WHAT NEEDS TO BE DONE — With the line containing "según ventas , mejorando en 732 posic" as the start and the line containing "се на редакцијата" as the end, transcribe that span of the entries below exactly, including both.

TASK INPUTS —
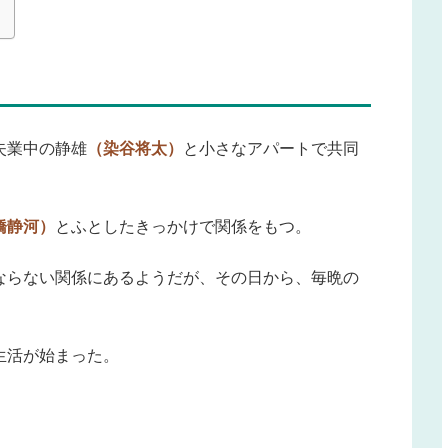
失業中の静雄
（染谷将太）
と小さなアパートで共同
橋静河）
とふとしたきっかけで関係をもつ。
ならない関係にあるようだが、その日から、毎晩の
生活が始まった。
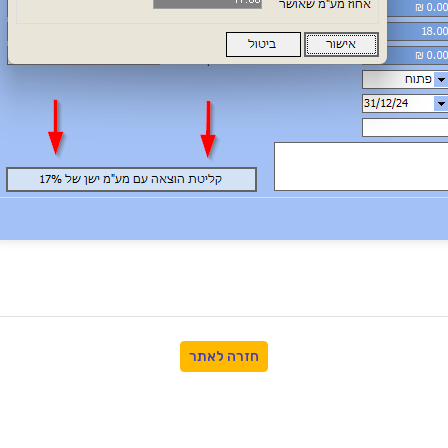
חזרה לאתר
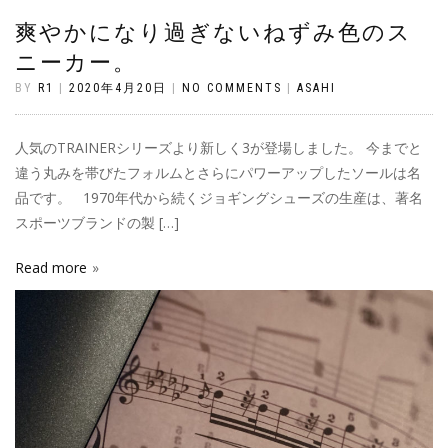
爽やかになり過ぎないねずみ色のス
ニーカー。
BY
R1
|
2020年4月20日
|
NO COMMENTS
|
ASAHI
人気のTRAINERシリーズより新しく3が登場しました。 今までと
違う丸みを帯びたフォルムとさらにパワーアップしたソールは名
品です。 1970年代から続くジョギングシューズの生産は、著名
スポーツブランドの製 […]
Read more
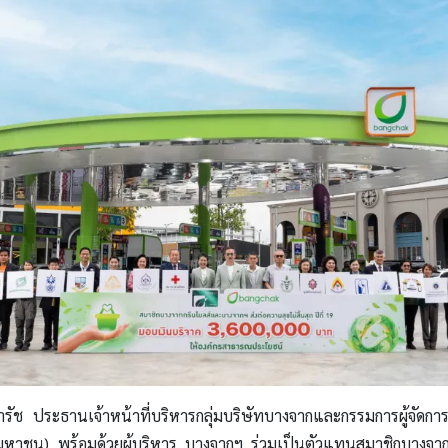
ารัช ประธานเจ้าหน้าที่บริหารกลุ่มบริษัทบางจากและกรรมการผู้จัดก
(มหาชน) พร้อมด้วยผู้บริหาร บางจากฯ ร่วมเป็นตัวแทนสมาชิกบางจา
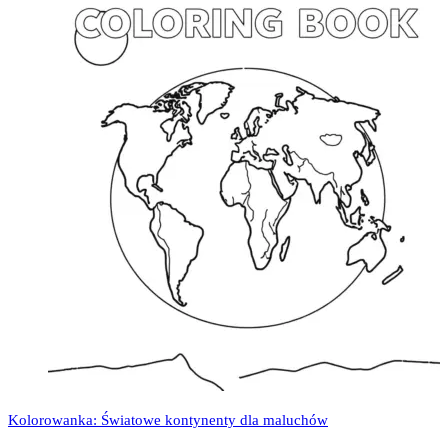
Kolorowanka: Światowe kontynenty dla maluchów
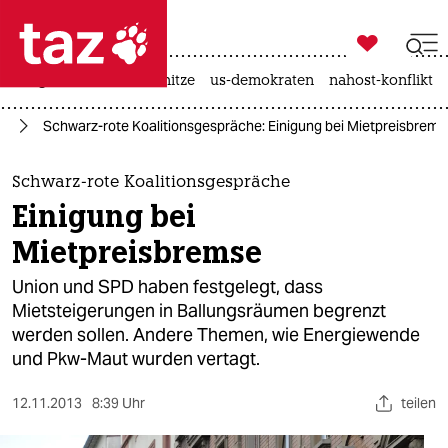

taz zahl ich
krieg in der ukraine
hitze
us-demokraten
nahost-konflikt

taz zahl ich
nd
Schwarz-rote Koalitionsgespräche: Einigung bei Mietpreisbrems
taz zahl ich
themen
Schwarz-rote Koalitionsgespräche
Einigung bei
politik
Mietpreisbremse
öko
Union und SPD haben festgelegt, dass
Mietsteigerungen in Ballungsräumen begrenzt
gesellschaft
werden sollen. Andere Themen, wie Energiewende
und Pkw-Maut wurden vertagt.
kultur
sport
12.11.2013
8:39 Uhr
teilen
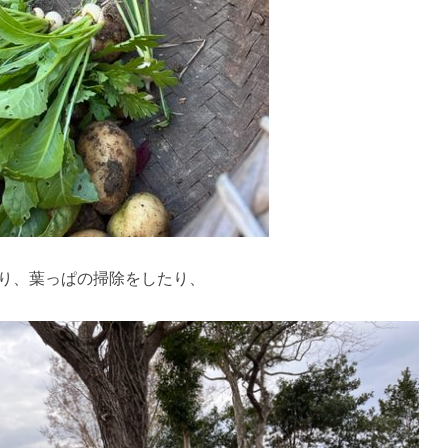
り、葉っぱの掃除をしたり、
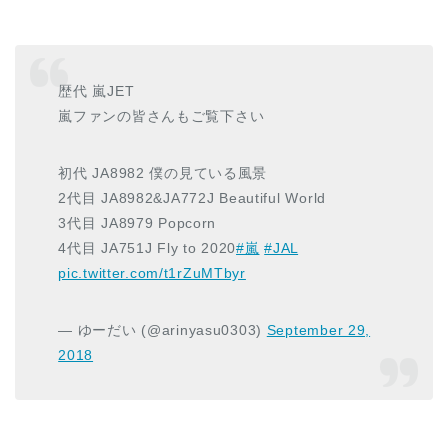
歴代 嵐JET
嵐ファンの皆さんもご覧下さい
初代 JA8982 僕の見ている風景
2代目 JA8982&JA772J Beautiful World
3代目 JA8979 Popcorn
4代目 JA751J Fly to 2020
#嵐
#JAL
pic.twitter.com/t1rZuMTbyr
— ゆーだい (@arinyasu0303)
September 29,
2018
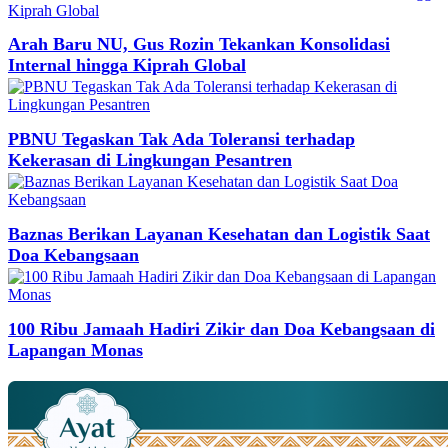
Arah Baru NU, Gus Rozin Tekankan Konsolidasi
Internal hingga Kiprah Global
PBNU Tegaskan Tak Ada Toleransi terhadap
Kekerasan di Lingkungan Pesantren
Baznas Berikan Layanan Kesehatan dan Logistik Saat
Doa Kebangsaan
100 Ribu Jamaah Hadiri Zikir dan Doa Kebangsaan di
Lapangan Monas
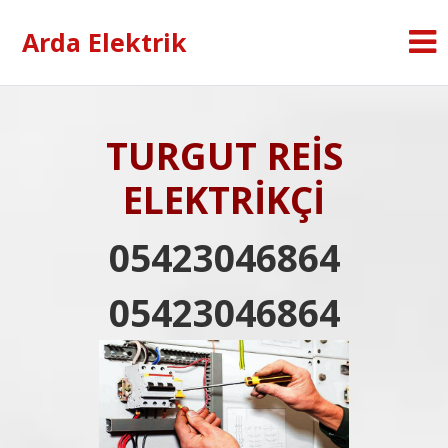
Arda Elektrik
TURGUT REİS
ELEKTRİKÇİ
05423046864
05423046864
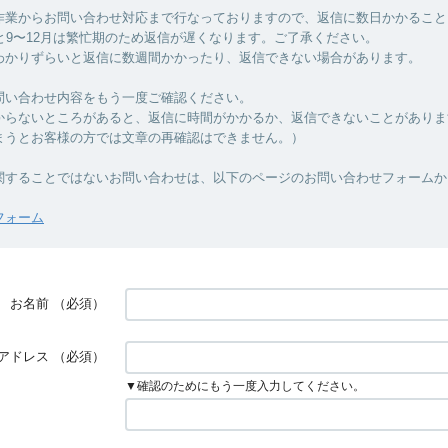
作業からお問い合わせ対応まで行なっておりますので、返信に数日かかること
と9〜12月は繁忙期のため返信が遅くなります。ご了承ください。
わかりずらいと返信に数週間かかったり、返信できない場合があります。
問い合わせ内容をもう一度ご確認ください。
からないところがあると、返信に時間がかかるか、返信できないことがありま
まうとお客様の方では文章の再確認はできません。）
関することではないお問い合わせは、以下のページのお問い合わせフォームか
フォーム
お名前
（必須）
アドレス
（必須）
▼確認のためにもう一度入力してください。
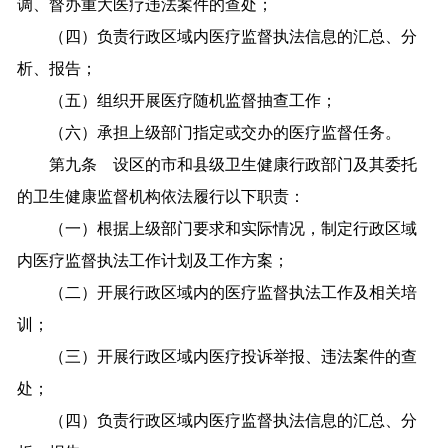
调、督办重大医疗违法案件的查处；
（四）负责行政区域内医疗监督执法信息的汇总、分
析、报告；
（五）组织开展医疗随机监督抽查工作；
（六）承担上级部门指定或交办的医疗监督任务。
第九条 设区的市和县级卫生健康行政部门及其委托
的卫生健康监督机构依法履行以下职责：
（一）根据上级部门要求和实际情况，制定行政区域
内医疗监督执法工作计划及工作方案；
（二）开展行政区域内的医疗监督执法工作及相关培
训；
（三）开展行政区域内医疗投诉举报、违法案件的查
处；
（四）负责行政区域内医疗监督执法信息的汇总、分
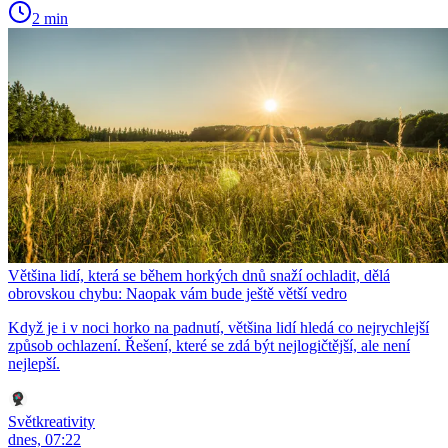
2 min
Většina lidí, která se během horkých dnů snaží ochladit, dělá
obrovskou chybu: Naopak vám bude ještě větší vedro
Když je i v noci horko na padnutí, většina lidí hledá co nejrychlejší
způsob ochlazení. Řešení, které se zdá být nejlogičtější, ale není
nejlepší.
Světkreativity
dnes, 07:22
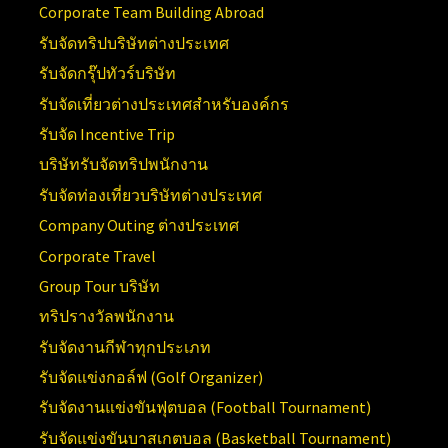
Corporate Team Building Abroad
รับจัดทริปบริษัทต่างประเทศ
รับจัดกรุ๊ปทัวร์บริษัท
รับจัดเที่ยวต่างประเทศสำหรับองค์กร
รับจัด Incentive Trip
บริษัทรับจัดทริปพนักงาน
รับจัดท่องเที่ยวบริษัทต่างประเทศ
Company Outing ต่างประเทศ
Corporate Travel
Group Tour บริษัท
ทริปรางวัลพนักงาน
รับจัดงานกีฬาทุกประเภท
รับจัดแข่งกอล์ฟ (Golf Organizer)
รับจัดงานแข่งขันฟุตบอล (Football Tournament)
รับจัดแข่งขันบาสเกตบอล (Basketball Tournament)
...
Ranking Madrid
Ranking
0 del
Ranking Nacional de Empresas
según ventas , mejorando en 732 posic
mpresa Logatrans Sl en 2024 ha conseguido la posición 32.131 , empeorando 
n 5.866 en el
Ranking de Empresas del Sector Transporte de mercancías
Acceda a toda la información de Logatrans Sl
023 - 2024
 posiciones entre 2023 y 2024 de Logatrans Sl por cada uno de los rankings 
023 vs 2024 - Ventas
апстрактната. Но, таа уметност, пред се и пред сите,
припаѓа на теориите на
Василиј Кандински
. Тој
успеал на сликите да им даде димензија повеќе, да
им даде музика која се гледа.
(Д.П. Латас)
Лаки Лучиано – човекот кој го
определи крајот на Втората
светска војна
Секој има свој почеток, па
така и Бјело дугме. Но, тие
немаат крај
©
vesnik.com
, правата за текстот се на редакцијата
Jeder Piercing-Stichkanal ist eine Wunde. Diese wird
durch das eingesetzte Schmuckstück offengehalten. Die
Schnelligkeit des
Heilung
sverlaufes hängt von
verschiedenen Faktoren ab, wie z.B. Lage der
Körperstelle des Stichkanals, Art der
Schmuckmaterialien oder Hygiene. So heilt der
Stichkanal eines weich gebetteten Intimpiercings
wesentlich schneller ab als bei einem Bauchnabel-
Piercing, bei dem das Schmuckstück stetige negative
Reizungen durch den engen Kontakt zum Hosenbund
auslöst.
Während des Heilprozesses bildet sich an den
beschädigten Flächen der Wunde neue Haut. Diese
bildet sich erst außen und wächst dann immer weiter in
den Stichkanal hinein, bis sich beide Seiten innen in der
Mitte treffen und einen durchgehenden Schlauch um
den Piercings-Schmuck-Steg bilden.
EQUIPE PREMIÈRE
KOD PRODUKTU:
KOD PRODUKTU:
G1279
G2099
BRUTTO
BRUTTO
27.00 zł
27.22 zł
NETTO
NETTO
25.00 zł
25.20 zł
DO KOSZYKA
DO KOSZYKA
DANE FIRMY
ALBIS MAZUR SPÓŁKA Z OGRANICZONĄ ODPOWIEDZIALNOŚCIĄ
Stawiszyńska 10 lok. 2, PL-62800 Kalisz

TASK OUTPUT —
según ventas , mejorando en 732 posic
mpresa Logatrans Sl en 2024 ha conseguido la posición 32.131 , empeorando 
n 5.866 en el
Ranking de Empresas del Sector Transporte de mercancías
Acceda a toda la información de Logatrans Sl
023 - 2024
 posiciones entre 2023 y 2024 de Logatrans Sl por cada uno de los rankings 
023 vs 2024 - Ventas
апстрактната. Но, таа уметност, пред се и пред сите,
припаѓа на теориите на
Василиј Кандински
. Тој
успеал на сликите да им даде димензија повеќе, да
им даде музика која се гледа.
(Д.П. Латас)
Лаки Лучиано – човекот кој го
определи крајот на Втората
светска војна
Секој има свој почеток, па
така и Бјело дугме. Но, тие
немаат крај
©
vesnik.com
, правата за текстот се на редакцијата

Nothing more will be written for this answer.